L’enfance dans un village breton est déjà marquée par des oppositions constantes: le père est bretonnant quoique venant de la Bretagne francophone, la mère s’exprimant de préférence en français quoique venant de Basse- Bretagne (et sa mère à elle parlait le breton). Le père est d’un parti de gauche, il enseigne dans une école républicaine, tout en considérant celle-ci, par patriotisme breton, comme un «foyer d’impérialisme français à la pédagogie contraignante, pleine d’étroitesse et de chauvinisme»; mais il est ami des prêtres car c’est dans leur milieu qu’on a gardé le parler traditionnel. Les écoles sont divisées en laïque et confessionnelle. Mona est mise à la laïque, mais fait aussi son catéchisme à l’Eglise. Elle a ainsi trois sources d’enseignement: la maison (culture et langue traditionnelle), l’Eglise (enseignement religieux) et l’école (laïque). Plus tard, elle rencontrera encore beaucoup de fractures dans l’histoire de son pays, tout en gardant des souvenirs très riches de son enfance; elle ne voudra pas choisir entre ses fidélités; les premières sont plus de l’ordre du sentiment, de la complexion personnelle, les autres plus intellectuelles, plus tardives et – peut-être – plus présentables, mais ce n’est pas à nous de décider! Quand on lui pose la question: «Vous sentez-vous plus bretonne, ou plus française?», elle refuse le choix, affirme ressentir également les deux appartenances, et même une troisième, l’européenne!

«D’où vient, se demande-t-elle, l’obsession de l’unité en France?» Au lendemain de l’exécution du Roi, qui symbolisait cette unité, répond en elle l’historienne, il a fallu la remplacer par l’affirmation et la concrétisation d’une autre unité, qui fut celle de la Nation. Et de fait, l’histoire montre que cette unité fut une obsession constante de tous les régimes politiques (suppression des corps intermédiaires, refus de deux chambres, etc.) jusqu’à ce que l’expérience apporte à la longue quelques tempéraments. Dans l’émission, comme dans son livre de souvenirs, Mme Ozouf reproduit deux opinions contradictoires significatives sur le sens de l’identité française: celle de Julien Benda, «La France est la revanche de l’abstrait sur le concret»; celle de Thibaudet: «La France est un vieux pays différencié». Actuellement, selon Alain Finkielkraut, c’est celle de Thibaudet qui a la faveur de l’opinion publique: la Nation est faite de tous les apports divers, autochtones ou étrangers, langues, moeurs, coutumes, religions diverses, qui constituent, par leur présence sur un même territoire, la Nation dans son unité. Mais dans ces conditions, l’expression de nationalité française devient suspecte; universaliste chez Benda, elle devient particulariste selon Thibaudet et laisse supposer l’exclusion à l’égard des non-nationaux; le mot de natif renvoie à étranger, au repli sur une France «moisie». Et ceci n’est pas sans relation avec la mésintelligence observée entre les fractions de la société.

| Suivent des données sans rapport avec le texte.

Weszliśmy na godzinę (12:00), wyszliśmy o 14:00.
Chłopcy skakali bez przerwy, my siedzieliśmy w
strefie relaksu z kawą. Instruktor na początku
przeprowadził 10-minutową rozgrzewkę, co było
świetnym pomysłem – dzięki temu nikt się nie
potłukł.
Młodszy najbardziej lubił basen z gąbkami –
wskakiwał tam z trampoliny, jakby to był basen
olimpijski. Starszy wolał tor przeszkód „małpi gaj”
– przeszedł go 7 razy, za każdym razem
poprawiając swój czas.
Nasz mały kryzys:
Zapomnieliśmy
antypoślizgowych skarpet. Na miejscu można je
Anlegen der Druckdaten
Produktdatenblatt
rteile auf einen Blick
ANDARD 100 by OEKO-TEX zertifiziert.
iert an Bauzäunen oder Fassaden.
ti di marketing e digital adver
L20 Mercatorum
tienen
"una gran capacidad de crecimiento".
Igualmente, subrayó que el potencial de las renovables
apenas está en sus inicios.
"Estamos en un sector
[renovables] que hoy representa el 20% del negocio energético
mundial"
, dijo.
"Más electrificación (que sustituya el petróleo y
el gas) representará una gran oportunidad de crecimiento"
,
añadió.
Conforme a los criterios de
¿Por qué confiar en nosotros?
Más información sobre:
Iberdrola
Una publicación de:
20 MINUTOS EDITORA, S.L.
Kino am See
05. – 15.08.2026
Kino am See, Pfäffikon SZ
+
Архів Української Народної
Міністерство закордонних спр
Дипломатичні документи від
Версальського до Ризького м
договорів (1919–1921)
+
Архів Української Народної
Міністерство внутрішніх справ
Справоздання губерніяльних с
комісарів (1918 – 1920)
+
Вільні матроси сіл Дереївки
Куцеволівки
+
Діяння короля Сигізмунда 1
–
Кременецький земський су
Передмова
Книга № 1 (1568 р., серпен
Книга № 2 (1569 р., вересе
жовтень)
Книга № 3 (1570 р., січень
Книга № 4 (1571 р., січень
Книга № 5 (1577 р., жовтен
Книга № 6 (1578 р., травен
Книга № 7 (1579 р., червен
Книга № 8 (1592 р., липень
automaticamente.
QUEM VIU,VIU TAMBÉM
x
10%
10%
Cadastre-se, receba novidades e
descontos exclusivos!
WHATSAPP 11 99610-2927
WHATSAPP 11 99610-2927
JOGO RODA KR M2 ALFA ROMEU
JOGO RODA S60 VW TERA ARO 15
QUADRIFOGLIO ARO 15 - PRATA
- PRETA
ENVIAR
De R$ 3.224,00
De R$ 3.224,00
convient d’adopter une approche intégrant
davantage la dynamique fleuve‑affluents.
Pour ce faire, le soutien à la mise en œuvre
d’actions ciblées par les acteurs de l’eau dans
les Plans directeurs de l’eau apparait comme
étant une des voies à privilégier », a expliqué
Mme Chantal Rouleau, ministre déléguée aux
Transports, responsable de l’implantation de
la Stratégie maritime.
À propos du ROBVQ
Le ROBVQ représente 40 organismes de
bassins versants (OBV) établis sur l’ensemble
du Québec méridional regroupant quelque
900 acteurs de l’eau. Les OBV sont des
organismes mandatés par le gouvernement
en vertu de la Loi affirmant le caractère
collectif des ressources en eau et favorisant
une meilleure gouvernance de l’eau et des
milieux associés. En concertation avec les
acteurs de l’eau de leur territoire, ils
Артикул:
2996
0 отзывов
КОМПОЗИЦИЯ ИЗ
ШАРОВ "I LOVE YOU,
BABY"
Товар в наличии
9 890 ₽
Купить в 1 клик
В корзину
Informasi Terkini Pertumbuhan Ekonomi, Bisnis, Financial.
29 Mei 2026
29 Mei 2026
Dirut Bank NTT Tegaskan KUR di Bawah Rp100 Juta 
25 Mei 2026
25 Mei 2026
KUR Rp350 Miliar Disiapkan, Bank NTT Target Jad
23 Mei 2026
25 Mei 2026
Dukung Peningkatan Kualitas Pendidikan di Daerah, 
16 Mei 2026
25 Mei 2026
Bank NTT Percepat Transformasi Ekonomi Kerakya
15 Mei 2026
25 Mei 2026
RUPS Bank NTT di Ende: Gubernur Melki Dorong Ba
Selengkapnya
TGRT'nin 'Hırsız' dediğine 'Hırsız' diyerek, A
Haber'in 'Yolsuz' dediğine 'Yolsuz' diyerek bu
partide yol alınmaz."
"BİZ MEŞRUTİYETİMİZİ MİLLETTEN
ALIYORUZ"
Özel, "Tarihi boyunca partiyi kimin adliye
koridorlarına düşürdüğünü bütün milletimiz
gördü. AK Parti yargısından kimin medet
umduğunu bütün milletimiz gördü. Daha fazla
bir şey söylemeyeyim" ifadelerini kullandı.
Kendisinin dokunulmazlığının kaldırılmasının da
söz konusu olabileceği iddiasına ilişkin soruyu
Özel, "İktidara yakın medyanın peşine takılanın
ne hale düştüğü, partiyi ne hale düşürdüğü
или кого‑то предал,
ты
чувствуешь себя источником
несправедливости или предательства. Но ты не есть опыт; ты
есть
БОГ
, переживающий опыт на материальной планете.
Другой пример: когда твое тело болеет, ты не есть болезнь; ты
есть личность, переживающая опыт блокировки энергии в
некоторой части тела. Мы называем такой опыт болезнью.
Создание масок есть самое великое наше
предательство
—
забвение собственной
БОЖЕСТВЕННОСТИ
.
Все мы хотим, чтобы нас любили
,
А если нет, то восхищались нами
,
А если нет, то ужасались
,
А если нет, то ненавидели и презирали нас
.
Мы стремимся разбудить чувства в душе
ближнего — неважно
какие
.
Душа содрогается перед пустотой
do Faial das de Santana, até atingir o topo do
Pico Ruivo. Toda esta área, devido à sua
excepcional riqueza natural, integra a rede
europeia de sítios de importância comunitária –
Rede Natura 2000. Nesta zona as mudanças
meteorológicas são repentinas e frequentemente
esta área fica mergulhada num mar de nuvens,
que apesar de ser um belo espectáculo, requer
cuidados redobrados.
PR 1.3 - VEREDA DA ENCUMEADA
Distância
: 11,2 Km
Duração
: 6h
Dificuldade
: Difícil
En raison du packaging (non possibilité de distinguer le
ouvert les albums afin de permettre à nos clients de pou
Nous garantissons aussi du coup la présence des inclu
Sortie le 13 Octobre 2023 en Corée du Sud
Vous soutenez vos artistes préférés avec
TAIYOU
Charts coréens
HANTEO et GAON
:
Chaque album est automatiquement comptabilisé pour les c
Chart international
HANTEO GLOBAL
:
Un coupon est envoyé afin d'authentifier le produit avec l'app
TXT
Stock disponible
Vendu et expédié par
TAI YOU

Pour Mona Ozouf, «le Français est maximaliste; il n’aime pas les accommodements; il y a quelque chose dans la tradition française qui fait penser que l’on n’a rien obtenu tant que l’on n’a pas tout obtenu». Et voici une réflexion de M. Baubérot, qui n’est pas optimiste non plus, mais qui est un bel éloge d’un passé constitutif de toute personne: «Ce qui risque le plus la disparition, c’est la culture de la maison.»